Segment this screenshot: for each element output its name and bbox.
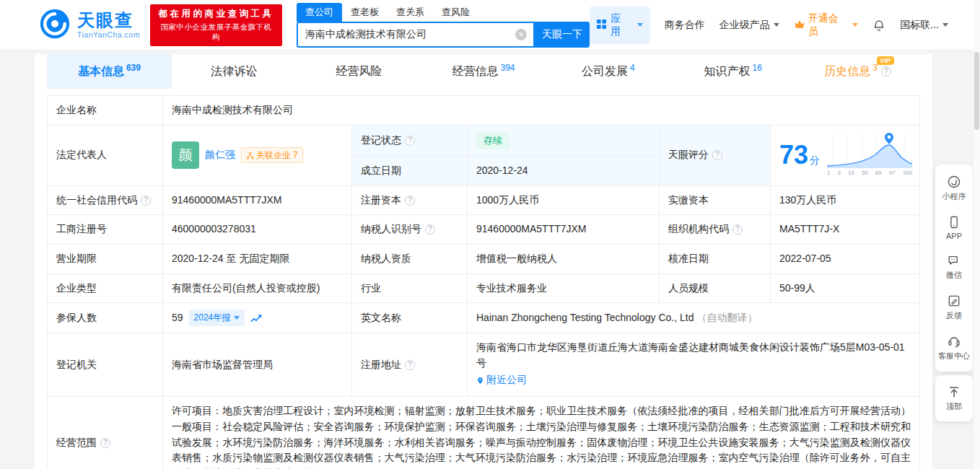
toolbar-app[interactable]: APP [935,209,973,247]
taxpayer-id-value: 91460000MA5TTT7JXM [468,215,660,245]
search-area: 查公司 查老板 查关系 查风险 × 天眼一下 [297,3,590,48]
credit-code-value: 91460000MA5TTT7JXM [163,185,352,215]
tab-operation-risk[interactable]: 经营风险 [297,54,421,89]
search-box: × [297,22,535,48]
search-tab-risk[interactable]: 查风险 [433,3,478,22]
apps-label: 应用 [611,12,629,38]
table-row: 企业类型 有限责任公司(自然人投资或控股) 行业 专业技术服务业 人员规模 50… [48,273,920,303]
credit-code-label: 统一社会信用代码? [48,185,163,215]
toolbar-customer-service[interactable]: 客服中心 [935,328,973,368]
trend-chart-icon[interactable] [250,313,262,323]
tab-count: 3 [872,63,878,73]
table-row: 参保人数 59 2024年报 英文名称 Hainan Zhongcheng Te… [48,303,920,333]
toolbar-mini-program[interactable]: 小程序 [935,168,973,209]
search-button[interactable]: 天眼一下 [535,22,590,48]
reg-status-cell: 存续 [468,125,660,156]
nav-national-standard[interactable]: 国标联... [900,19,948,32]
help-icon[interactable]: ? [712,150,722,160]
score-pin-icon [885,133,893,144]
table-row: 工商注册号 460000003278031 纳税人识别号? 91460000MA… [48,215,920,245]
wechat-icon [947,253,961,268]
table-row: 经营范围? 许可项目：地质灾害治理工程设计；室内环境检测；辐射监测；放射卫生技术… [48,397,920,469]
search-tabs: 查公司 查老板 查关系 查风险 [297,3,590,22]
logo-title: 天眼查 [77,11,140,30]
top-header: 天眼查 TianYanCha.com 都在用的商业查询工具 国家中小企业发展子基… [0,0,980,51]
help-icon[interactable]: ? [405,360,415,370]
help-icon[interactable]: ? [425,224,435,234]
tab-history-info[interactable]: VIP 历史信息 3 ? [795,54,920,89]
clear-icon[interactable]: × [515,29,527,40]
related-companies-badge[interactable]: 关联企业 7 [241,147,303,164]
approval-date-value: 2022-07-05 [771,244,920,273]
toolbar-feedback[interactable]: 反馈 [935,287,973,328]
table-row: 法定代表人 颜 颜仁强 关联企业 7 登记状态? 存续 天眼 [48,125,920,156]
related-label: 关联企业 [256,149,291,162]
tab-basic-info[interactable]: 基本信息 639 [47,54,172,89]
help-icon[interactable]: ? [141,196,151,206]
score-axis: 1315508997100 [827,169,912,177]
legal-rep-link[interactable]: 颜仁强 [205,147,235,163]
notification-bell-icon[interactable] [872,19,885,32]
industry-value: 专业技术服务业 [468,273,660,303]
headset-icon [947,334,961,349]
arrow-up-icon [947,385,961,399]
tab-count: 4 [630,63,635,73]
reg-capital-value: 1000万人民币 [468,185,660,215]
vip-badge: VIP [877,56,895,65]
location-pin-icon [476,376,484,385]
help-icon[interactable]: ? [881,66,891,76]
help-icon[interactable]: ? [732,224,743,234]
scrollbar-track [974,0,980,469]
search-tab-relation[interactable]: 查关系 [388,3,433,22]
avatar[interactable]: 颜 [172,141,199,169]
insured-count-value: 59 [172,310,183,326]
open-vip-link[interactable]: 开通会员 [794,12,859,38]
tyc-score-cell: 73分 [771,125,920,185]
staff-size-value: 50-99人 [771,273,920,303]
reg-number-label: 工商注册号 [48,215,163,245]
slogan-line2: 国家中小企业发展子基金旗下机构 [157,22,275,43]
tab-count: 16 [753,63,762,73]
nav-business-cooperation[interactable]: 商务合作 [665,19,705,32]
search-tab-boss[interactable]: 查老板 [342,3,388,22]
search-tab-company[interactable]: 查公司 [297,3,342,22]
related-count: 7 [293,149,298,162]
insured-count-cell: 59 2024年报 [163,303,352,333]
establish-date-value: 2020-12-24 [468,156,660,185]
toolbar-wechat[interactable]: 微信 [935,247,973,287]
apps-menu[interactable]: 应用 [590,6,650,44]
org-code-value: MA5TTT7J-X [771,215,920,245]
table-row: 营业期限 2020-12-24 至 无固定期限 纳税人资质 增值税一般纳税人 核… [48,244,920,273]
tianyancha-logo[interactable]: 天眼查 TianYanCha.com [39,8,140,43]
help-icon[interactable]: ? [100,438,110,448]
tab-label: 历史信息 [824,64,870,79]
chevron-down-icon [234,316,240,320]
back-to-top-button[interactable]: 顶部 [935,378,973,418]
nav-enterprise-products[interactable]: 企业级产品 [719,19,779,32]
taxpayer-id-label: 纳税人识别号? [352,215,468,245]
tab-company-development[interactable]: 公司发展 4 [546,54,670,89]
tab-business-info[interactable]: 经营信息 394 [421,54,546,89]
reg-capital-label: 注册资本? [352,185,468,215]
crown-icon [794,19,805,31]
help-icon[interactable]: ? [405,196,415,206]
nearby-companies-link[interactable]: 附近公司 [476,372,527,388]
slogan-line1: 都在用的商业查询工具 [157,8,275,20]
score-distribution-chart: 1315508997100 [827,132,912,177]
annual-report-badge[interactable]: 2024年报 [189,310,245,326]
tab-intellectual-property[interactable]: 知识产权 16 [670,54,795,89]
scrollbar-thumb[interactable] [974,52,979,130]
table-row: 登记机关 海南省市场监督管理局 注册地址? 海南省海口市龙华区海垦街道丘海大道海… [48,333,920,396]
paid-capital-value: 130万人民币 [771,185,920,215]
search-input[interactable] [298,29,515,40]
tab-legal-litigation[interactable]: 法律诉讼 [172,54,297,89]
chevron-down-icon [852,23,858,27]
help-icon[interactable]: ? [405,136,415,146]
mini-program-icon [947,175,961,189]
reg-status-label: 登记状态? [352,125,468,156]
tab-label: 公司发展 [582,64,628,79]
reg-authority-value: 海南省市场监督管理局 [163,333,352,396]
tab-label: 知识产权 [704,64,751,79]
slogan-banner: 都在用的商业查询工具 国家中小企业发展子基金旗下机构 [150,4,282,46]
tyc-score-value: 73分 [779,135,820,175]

——

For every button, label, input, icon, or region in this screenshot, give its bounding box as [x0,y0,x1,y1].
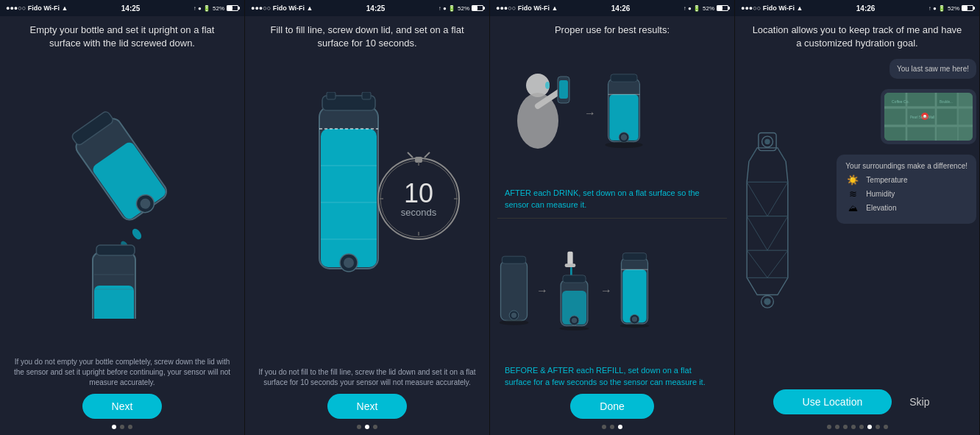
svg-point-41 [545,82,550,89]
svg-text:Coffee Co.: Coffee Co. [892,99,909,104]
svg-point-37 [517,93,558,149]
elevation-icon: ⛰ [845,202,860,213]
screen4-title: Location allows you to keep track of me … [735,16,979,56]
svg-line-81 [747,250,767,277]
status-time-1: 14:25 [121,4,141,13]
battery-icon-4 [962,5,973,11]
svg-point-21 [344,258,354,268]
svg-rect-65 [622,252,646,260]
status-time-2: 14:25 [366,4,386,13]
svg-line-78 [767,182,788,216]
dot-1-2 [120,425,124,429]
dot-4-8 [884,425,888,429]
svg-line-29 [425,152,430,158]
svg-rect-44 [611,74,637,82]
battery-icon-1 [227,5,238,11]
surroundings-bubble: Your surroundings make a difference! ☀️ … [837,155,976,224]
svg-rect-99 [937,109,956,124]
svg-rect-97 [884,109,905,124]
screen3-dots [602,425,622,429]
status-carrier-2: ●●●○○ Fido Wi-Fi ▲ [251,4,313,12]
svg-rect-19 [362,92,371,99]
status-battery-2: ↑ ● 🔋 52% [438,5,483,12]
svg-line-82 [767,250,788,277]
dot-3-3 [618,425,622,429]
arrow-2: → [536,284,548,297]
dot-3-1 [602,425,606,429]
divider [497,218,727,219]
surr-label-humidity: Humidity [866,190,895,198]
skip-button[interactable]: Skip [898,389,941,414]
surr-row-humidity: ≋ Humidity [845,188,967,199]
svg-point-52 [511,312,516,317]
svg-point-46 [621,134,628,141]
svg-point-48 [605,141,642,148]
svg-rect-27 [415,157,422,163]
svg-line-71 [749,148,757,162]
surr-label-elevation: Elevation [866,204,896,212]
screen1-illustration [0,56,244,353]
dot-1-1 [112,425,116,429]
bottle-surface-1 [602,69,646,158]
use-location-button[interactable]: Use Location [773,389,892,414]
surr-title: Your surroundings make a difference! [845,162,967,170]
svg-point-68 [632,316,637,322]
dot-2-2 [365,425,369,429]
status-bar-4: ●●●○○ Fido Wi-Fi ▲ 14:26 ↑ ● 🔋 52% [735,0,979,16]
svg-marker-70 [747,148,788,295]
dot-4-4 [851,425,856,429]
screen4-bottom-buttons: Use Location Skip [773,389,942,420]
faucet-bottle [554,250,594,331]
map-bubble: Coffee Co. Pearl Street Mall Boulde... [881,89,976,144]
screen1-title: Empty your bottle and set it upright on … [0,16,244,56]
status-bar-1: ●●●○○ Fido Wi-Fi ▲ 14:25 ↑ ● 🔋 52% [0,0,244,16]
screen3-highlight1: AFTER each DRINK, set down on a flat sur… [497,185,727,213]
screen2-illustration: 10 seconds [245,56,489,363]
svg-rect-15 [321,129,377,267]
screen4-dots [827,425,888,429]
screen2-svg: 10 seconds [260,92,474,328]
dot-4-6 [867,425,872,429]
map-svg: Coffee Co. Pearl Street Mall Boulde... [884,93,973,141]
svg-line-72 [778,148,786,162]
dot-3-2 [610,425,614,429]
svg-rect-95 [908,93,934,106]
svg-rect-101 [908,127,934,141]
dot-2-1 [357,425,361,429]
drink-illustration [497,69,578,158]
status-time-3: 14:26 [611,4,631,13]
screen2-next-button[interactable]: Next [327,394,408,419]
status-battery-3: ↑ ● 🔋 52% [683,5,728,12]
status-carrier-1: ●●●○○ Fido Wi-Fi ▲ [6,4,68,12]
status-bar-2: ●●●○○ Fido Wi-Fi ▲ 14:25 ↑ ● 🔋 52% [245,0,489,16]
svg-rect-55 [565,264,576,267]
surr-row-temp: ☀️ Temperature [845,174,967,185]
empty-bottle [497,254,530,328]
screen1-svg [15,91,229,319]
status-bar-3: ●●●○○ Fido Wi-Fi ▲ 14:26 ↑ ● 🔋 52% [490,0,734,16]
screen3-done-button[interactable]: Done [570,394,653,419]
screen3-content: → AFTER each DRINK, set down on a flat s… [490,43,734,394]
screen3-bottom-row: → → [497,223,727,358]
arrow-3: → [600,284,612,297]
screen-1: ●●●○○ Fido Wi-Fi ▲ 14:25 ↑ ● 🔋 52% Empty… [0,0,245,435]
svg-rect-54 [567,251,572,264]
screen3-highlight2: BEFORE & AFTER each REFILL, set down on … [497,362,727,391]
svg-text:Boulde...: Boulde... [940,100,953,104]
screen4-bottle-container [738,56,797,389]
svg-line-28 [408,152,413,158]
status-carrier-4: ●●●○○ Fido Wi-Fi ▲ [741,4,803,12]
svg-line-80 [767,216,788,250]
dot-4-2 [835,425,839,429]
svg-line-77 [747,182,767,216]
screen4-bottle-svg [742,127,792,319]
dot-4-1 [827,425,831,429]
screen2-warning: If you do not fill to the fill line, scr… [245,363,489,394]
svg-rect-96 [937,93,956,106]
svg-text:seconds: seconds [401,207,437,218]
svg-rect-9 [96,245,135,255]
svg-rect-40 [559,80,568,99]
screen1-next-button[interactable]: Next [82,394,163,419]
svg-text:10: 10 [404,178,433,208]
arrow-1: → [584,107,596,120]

——

Activity: Number of lines holding "info" in the material: state it with no other words.

Solution for this problem: 3